What you are asked to do -
In the records below, find each line holding the word "Projeden" and copy it.
[[ Provided entries, beginning ]]
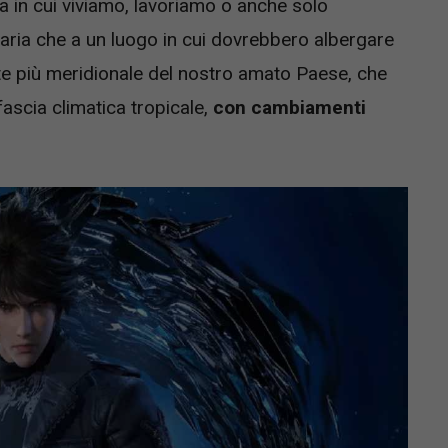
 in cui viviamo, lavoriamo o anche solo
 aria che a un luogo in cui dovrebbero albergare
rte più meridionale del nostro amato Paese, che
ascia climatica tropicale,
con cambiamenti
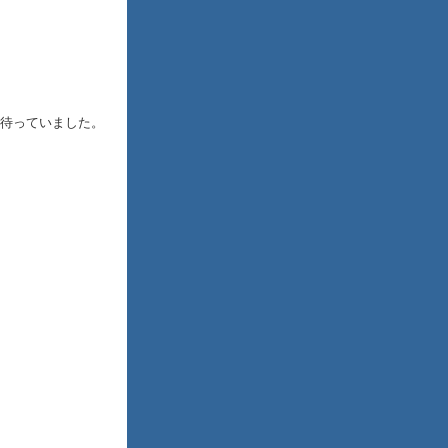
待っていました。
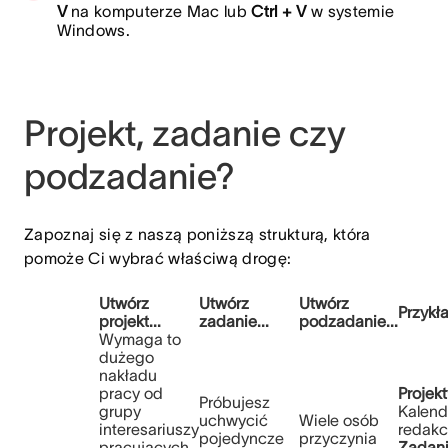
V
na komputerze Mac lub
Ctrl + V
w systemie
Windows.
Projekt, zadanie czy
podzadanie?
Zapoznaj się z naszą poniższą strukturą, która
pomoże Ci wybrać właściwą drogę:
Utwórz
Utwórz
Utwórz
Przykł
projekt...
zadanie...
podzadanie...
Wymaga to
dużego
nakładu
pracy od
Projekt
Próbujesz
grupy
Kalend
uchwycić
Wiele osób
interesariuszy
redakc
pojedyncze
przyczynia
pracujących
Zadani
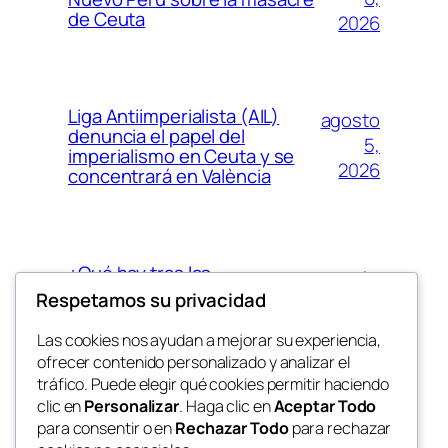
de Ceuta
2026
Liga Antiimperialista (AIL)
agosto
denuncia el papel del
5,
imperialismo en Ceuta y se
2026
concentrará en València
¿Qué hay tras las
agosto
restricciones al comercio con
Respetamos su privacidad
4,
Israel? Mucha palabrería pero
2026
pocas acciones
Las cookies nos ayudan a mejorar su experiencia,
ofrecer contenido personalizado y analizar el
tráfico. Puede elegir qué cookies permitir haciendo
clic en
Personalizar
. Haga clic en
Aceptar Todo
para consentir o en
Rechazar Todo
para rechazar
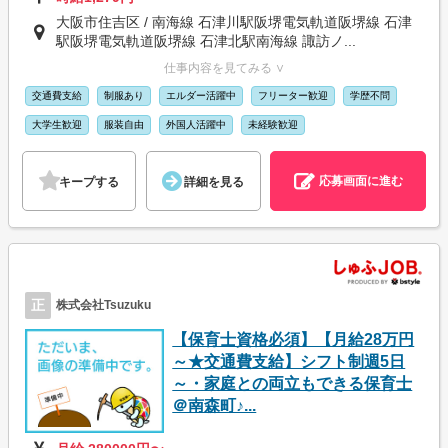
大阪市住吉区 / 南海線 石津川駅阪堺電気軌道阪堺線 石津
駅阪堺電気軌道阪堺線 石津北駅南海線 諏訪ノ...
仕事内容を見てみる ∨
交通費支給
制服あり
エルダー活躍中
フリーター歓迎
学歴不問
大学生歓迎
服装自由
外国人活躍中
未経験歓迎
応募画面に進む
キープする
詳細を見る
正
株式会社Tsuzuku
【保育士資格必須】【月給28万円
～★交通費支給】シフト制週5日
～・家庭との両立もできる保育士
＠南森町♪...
[[ Provided entries, end ]]
[[ Provided entries, beginning ]]
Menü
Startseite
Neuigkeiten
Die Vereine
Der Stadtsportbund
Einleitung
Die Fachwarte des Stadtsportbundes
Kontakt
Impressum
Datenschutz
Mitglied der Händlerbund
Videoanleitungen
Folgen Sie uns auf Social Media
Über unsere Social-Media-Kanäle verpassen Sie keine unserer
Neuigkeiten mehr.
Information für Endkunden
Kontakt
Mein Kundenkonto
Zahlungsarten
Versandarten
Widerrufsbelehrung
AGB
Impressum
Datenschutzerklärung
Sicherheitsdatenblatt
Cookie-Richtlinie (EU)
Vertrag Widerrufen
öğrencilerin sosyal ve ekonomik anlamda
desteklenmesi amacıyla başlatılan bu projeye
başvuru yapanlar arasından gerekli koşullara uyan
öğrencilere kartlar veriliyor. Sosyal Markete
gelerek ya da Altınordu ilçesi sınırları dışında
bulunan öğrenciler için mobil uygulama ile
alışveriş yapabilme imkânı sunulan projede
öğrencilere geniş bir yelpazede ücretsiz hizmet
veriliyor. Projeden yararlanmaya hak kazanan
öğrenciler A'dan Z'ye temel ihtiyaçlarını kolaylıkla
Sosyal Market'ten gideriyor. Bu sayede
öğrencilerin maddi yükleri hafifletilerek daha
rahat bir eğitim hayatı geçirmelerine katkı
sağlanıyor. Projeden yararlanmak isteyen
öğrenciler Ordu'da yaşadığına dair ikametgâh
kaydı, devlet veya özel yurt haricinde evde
[[ Provided entries, end ]]
Solution for this problem -
veriliyor. Projeden yararlanmaya hak kazanan
sağlanıyor. Projeden yararlanmak isteyen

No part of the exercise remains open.